▶ [Exercise directions] Which lines run from the one containing "Parlamento Açoriano" through the end of the material? Transcribe them word for word, and only them.

--- START ---

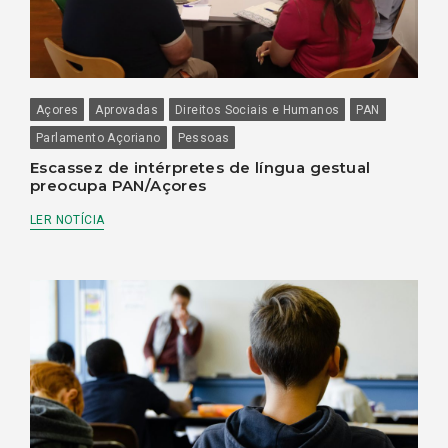
Açores
Aprovadas
Direitos Sociais e Humanos
PAN
Parlamento Açoriano
Pessoas
Escassez de intérpretes de língua gestual
preocupa PAN/Açores
LER NOTÍCIA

--- END ---

▶ [Your solution]
Parlamento Açoriano
Pessoas
Escassez de intérpretes de língua gestual
preocupa PAN/Açores
LER NOTÍCIA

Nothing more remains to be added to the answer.